I will both lay down and sleep because you, alone, oh God, make me safe. (Psalm 4.8)
The (name of the) Lord is a strong tower. The righteous run into it and are safe. (Proverbs 18.10)
The Lord is my shepherd, I will not fear. He makes me like down in green pastures, he leads me besides still waters, he restores my soul. He leads me in paths of righteousness for his name sake. Even though I walk through the valley of the shadow of death, I will fear no evil, because you are with me. Your rod and staff comfort me… (Psalm 23)
Getting Through the Day
The silence of meditation can be helpful. I don’t know about you, but my life is pretty full and busy on a constant basis. After a while, you start to attune to that and it becomes habitual but it’s really not good for your mental, emotional, or physical health. I try to take some time each day or at least a few hours a week to be quiet and clear my mind of all the clutter.

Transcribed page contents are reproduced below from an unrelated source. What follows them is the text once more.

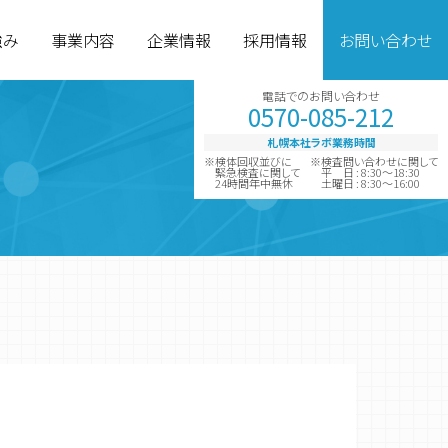
強み
事業内容
企業情報
採用情報
お問い合わせ
電話でのお問い合わせ
0570-085-212
札幌本社ラボ業務時間
※検体回収並びに
※検査問い合わせに関して
緊急検査に関して
平 日 : 8:30～18:30
24時間年中無休
土曜日 : 8:30～16:00
グループ企業
診断薬製造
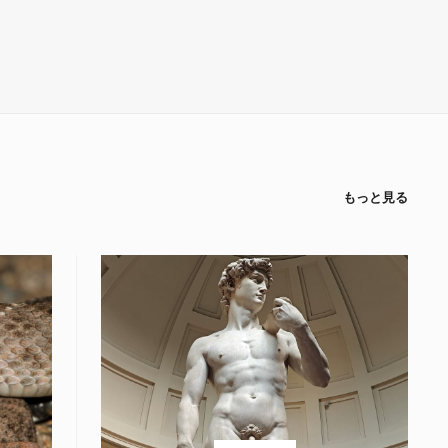
もっと見る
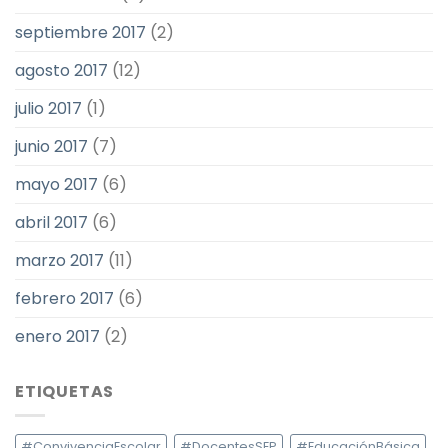
septiembre 2017
(2)
agosto 2017
(12)
julio 2017
(1)
junio 2017
(7)
mayo 2017
(6)
abril 2017
(6)
marzo 2017
(11)
febrero 2017
(6)
enero 2017
(2)
ETIQUETAS
#ConvivenciaEscolar
#DocentesSEP
#EducaciónBásica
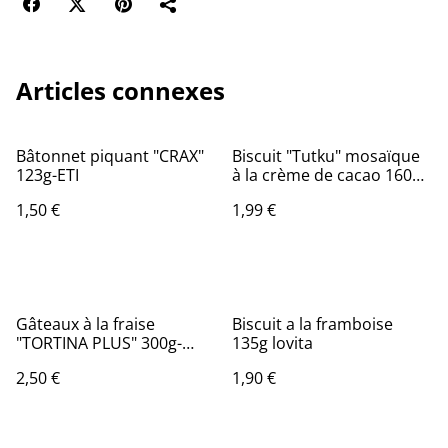
Articles connexes
Bâtonnet piquant "CRAX"
Biscuit "Tutku" mosaïque
123g-ETI
à la crème de cacao 160g-
ETI
1,50 €
1,99 €
Gâteaux à la fraise
Biscuit a la framboise
"TORTINA PLUS" 300g-
135g lovita
VINCINNI
2,50 €
1,90 €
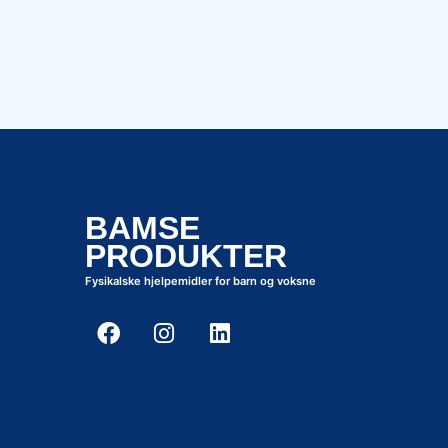
BAMSE
PRODUKTER
Fysikalske hjelpemidler for barn og voksne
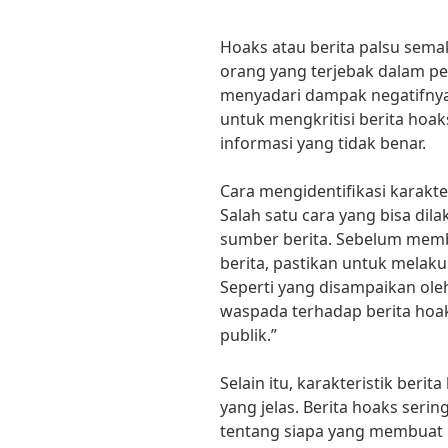
Hoaks atau berita palsu semaki
orang yang terjebak dalam pe
menyadari dampak negatifnya. 
untuk mengkritisi berita hoa
informasi yang tidak benar.
Cara mengidentifikasi karakte
Salah satu cara yang bisa di
sumber berita. Sebelum mem
berita, pastikan untuk melaku
Seperti yang disampaikan oleh 
waspada terhadap berita hoa
publik.”
Selain itu, karakteristik beri
yang jelas. Berita hoaks serin
tentang siapa yang membuat be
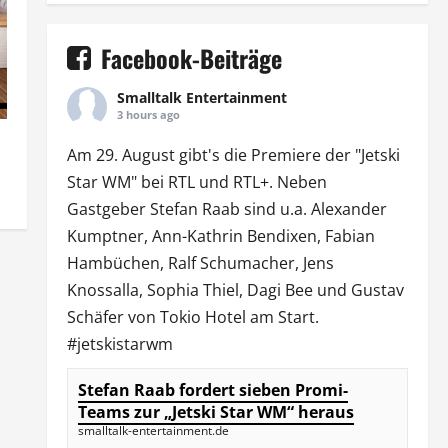
Facebook-Beiträge
Smalltalk Entertainment
3 hours ago
Am 29. August gibt's die Premiere der "Jetski
Star WM" bei
RTL
und
RTL
+. Neben
Gastgeber Stefan Raab sind u.a.
Alexander
Kumptner
, Ann-Kathrin Bendixen,
Fabian
Hambüchen
, Ralf Schumacher,
Jens
Knossalla
,
Sophia Thiel
,
Dagi Bee
und Gustav
Schäfer von
Tokio Hotel
am Start.
#jetskistarwm
Stefan Raab fordert sieben Promi-
Teams zur „Jetski Star WM“ heraus
smalltalk-entertainment.de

It’s more difficult than you think.
This morning, I just went outside and sat on a brick wall by our fishpond, closed my eyes and listened to the sounds around me. The waterfall, the wind, a car passing by, a still voice. Every time I realize my mind starts to wander and imagine and think, I simply refocus on what I hear.
What happens to your breathing when you are stressed? Do you hyperventilate? Tend to take very shallow breaths? Either one can contribute to further anxiety by reducing the oxygen we need or flooding the system. Try this type of rotational breathing:
Use a 3 second count
Breathe in for 3
Hold for 3
Breathe out for 3
Relax for 3
Those are a few things I do to help ease anxiety and fear. I know we shouldn’t let fear and anxiety overtake our life. My fears and anxiety are often unfounded or based on past traumatic experiences. I can know very well that my anxiety and fear is irrational, but, as it’s been said, there is often a wide distance between the mind and the heart. Sometimes the heart and emotions don’t listen to what the mind knows.
The very best I can offer experientially is to take time to be quiet and seek God. You may not believe there is a God or that he cares. But there’s no harm is a little quiet time to ask the question. Who knows… you may hear an answer!